We are not achieving the level we have achieved in the past in terms of reducing serious injuries on our roads or reducing fatalities on our roads. In the heavy vehicle sector there has been some improvement though over the past couple of years and while every serious injury, every fatality is a cause for great angst and concern for governments and for communities and for the families impacted, we do need to work harder in terms of having a national conversation and a renewed focus on road safety.

As I said in my opening comments it’s not about a single solution, it’s about having a whole safe system approach and that involves having safer drivers, it involves having safer vehicles and having safer roads and we’ve got to approach all three of those equally if we are going to see real reductions in road trauma.

In terms of the heavy vehicle more specifically, our focus is on practical measures – having more and better rest areas so drivers can take a rest when they need it and actually get a decent rest when they take those breaks. It’s making sure that we have a safer road environment for them to do their work in and it’s also making sure that light vehicle operators – the mums and dads driving their cars – understand that when you interact with heavy vehicles what limitations those heavy vehicles have.

There are parts of a heavy vehicle where you can’t see a light vehicle and people need to understand that, so when you’re interacting with heavy vehicles, pulling out, going around and stopping in front of them very quickly is very dangerous manoeuvre.

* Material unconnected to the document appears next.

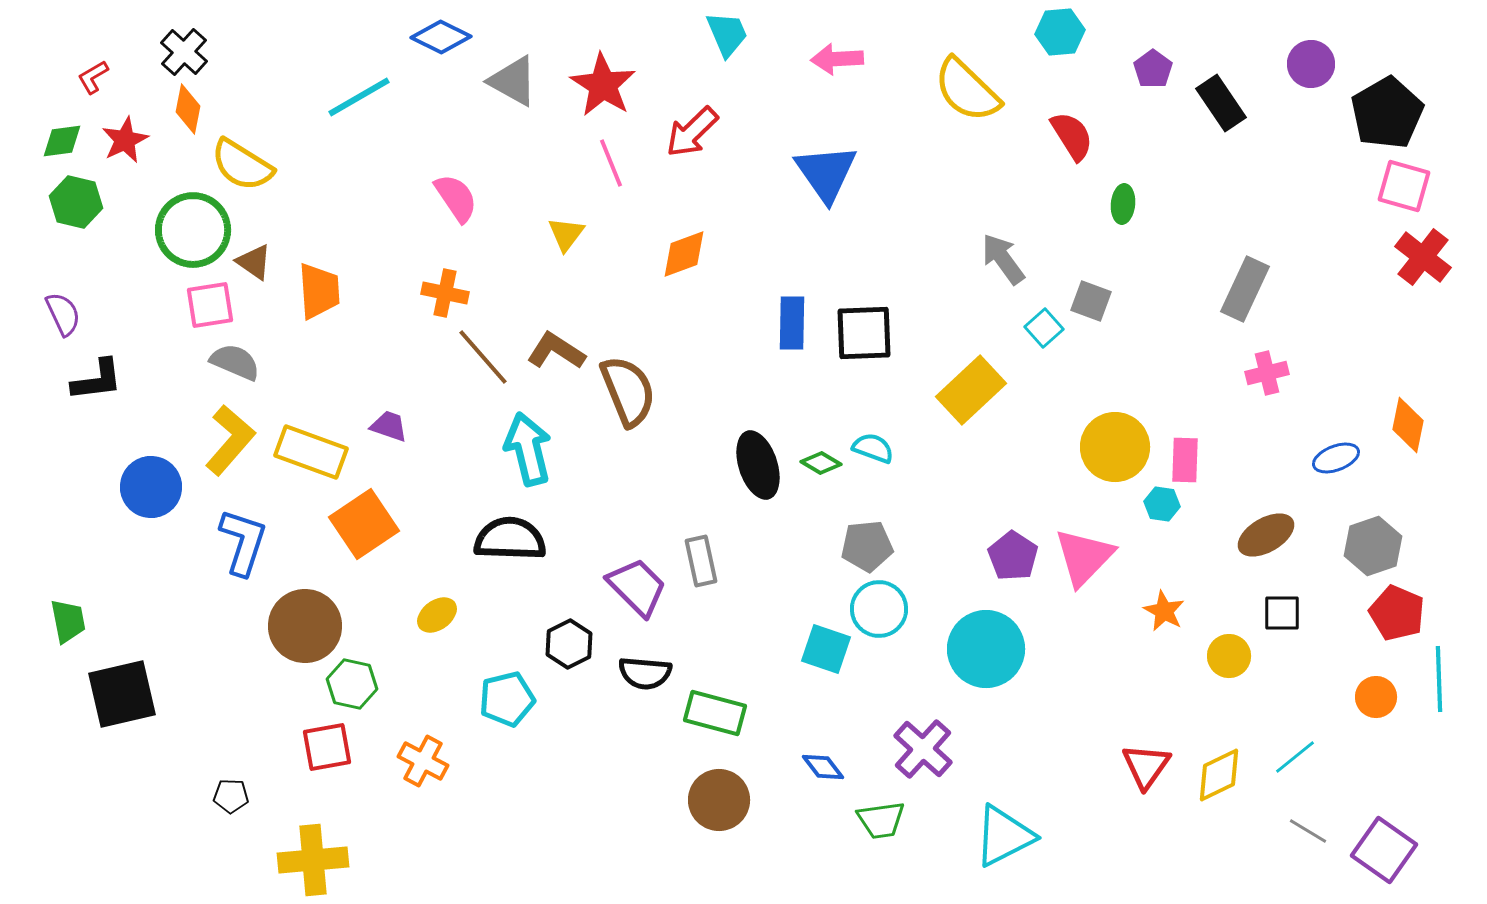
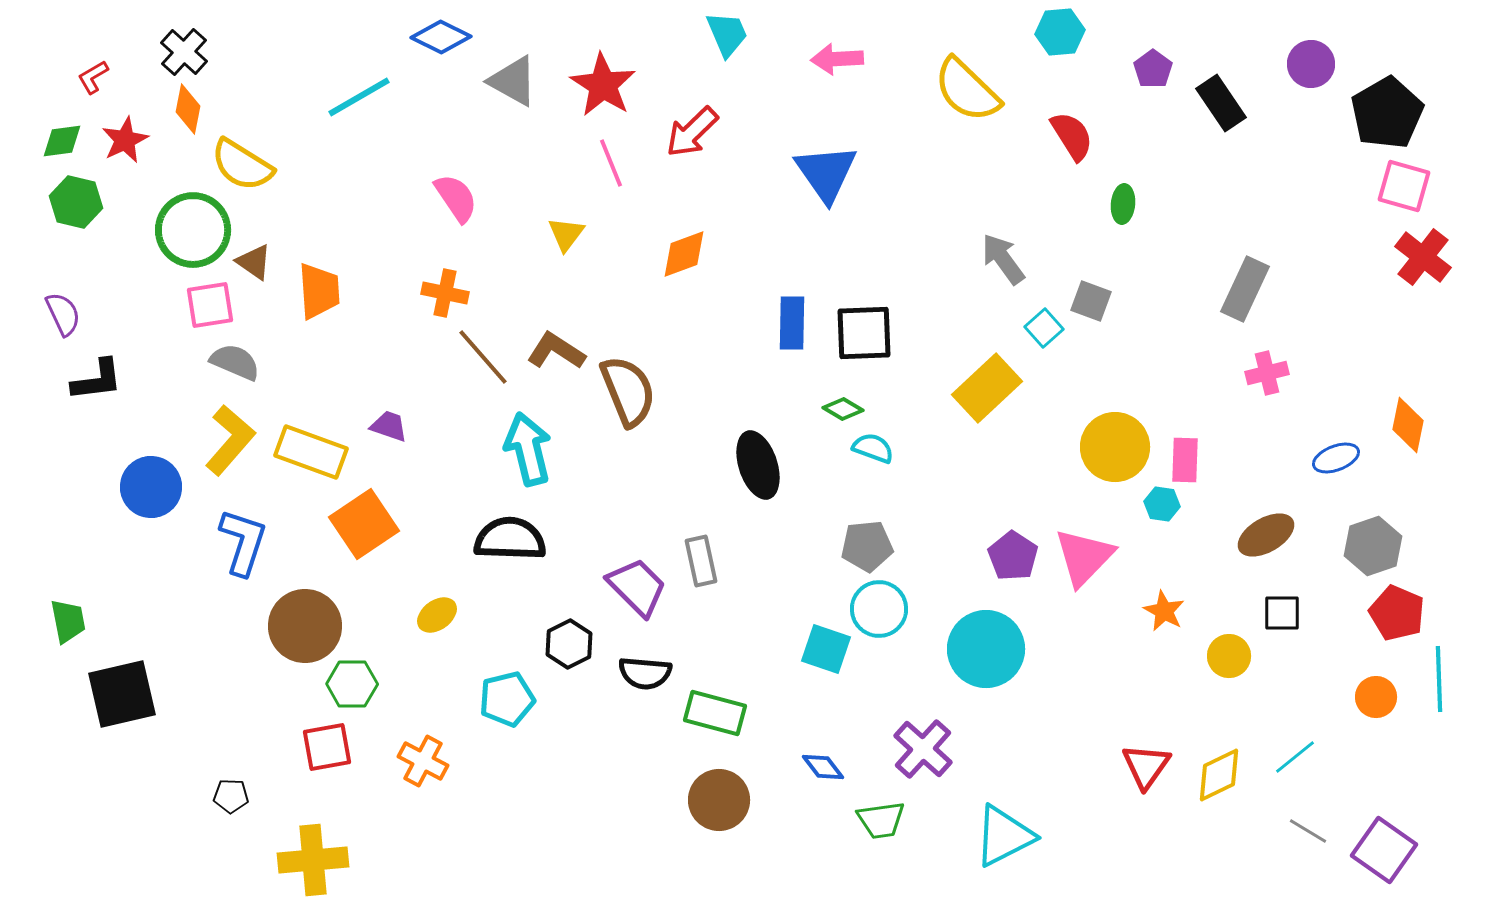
yellow rectangle at (971, 390): moved 16 px right, 2 px up
green diamond at (821, 463): moved 22 px right, 54 px up
green hexagon at (352, 684): rotated 12 degrees counterclockwise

So it’s an educational issue and that’s why we’re talking to the National Heavy Vehicle Regulator about a national campaign in relation to that, how to improve the interaction of light vehicle operators with our heavy vehicle sector.

JOURNALIST:

Given the hardship that has been caused by a government decision, is an assistance package or compensation part of the consideration for the owner drivers?

MINISTER MCCORMACK:

The Government is considering the report and its findings, there are 14 recommendations that the Government is considering.

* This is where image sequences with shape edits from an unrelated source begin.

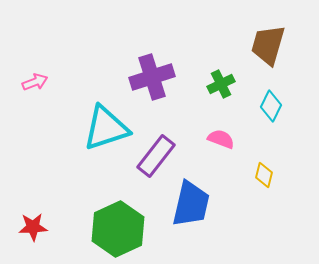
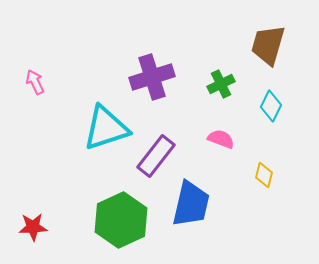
pink arrow: rotated 95 degrees counterclockwise
green hexagon: moved 3 px right, 9 px up
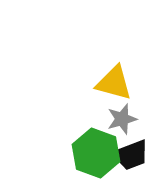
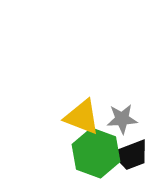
yellow triangle: moved 32 px left, 34 px down; rotated 6 degrees clockwise
gray star: rotated 12 degrees clockwise
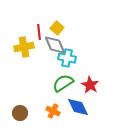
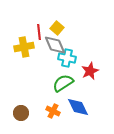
red star: moved 14 px up; rotated 18 degrees clockwise
brown circle: moved 1 px right
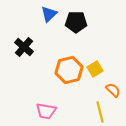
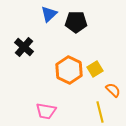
orange hexagon: rotated 20 degrees counterclockwise
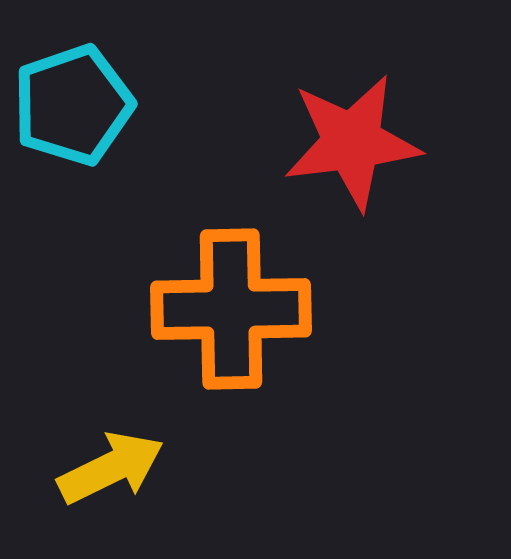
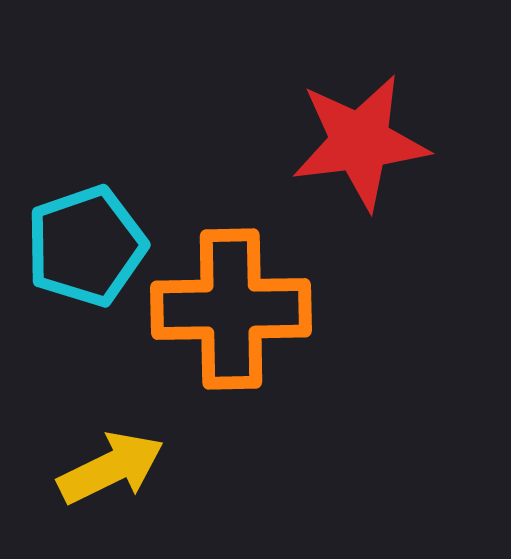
cyan pentagon: moved 13 px right, 141 px down
red star: moved 8 px right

There isn’t a compensation package, the fact is we have abolished the RSRT, the fact is the Liberal/Nationals government has said the RSRT will not come back under any circumstance under any Government that we are in.

I just want to pick up the point about the anecdotal evidence, I have never seen as a member for six year in this place the sorts of heartbreaking, heart wrenching letters that I received via email, via post, via telephone call.

Often you get form letters, conspired by getup, conspired by the unions, these were heartfelt letters from people such as Wayne Lewis from Coolamon, such as Clayton and Naomi Thomas who have a 17 month year old from West Wyalong, such as Alan Shearer from Wagga Wagga.

I know Darren and Michaelia have letters also from their constituents, from their people.

These people were forced off the road, these people couldn’t do backloads, their work dried up these people are safety conscious. Safety is their number one thing and they were forced off the road and forced out of business.

They don’t want that, we don’t want that. Australia doesn’t need that. Our truckies are the lifeblood of this nation, they keep this nation moving, they keep supermarket shelves stocked, they are, I cannot emphasise how much that safety means to them and to be put out of work, 62,000 of them was beyond comprehension and as Minister Cash said, Bill Shorten needs to come out today, he needs to acknowledge this report and he needs to apologise and he also needs to confirm that this will not in any way shape or form occur under any future government.

JOURNALIST:

Back on to suicide quickly would you go as far to say the tribunal, Labor and the unions have blood on their hands.

MINISTER CASH:

I will let the report speak for itself, once you have read the report you will come to your own conclusions. In terms of the broader principle on the impact that it had, it was a devastating impact, clearly outlined in the report and tha! t is why we moved so quickly to abolish the RSRT in April of this year. Thank you.